Dr Kemp says recent research has shown a significant decline in trust in institutions. This Grand Challenge will look at government, media, business, academia and NGOs.

She sees a gap in trust, a divide between those who feel they are being served by institutions and those more pessimistic about their future and particularly their ability to support themselves and their families into the future.

“The former are generally people with better education and secure incomes,” Dr Kemp says. “A real question arises about whether people can trust in a system if they don't have a fair share. What’s different about those countries where we see higher levels of trust?

“It’s also clear from the climate strikes that many young people, who don't yet have a vote, are not trusting the older generation with our planet.”

Trust in data practices

Data practices will be an important focus this year in Australia in light of the planned major review of the Privacy Act following the ACCC's Digital Platforms Inquiry. Dr Kemp says the Inquiry’s final report expressed concern about the power exercised by Google and Facebook in particular.
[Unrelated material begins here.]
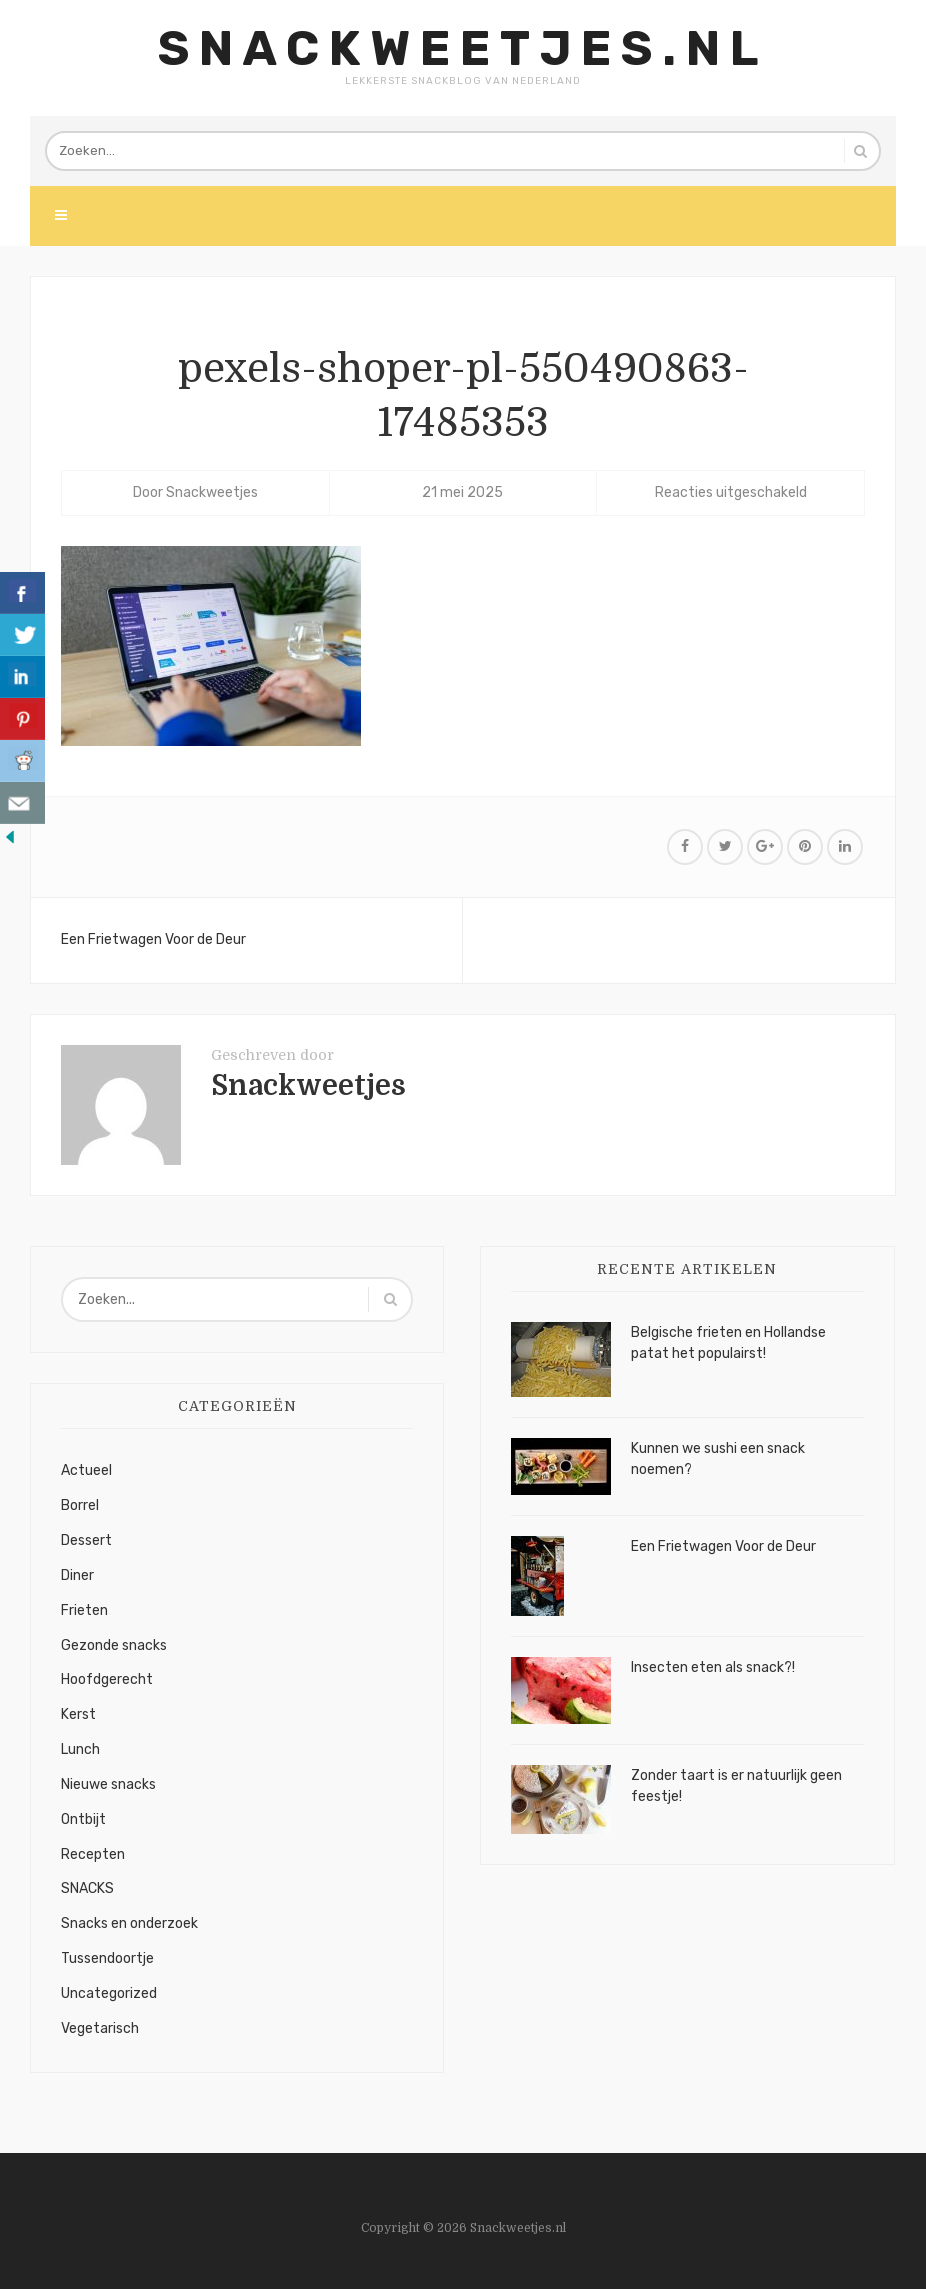 The height and width of the screenshot is (2289, 926). I want to click on Dessert, so click(86, 1540).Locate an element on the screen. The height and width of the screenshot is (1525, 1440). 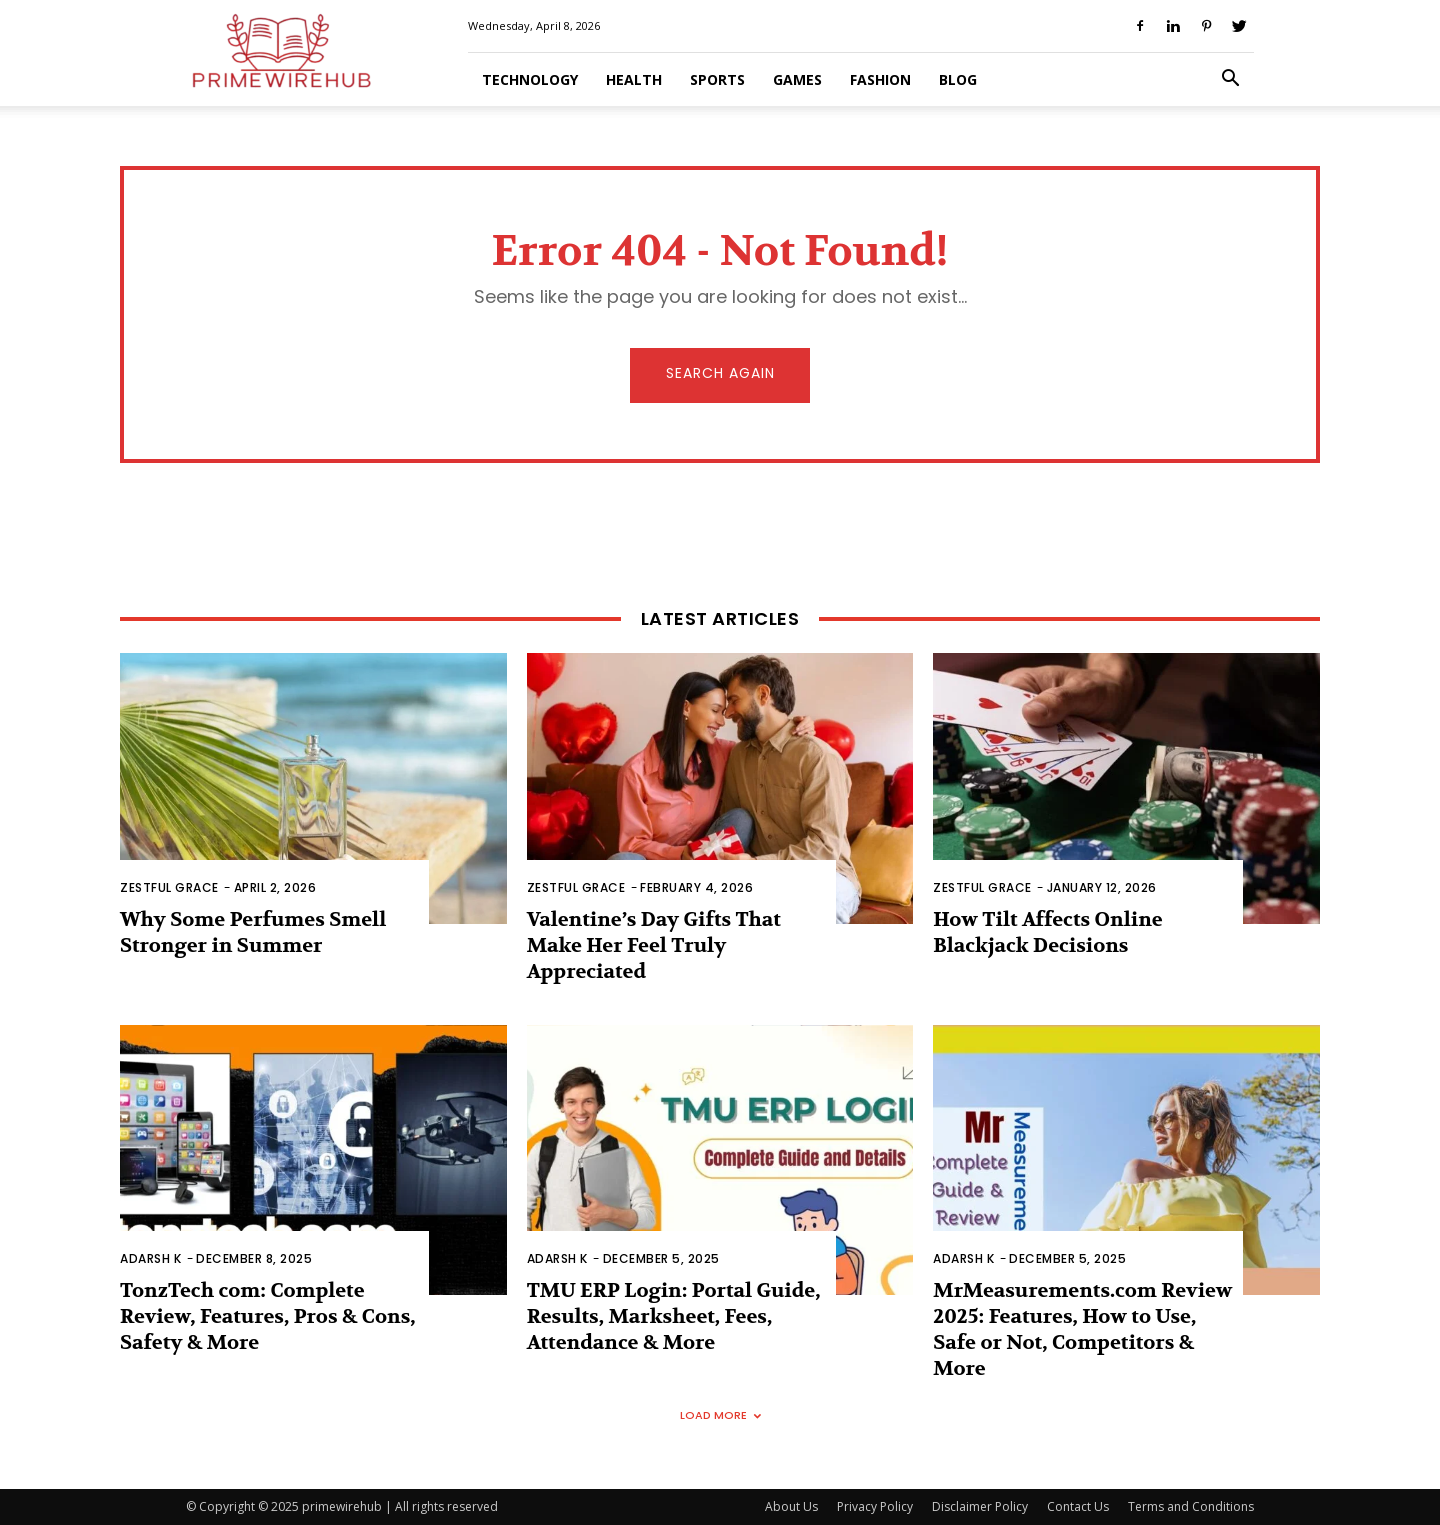
Sports is located at coordinates (717, 79).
“There are also data practices which disempower consumers and erode their data privacy,” she says. “We're currently relying on a 'notice and choice' model of regulation. It essentially says we have notice of how our personal data is being used and we have a choice about whether we accept those practices. But this becomes near impossible in a digital context where people lack the expertise and the power or knowledge to be able to see the many invisible companies receiving their personal data and understand the consequences of this.”

Much of Dr Kemp’s own research has focused on data privacy regulation and the question of how to make systems worthy of trust.

“It’s important to explore those leaps in trust we're being asked to make in experts, information, institutions and technology to help us understand what makes systems trustworthy and what makes trust fail.”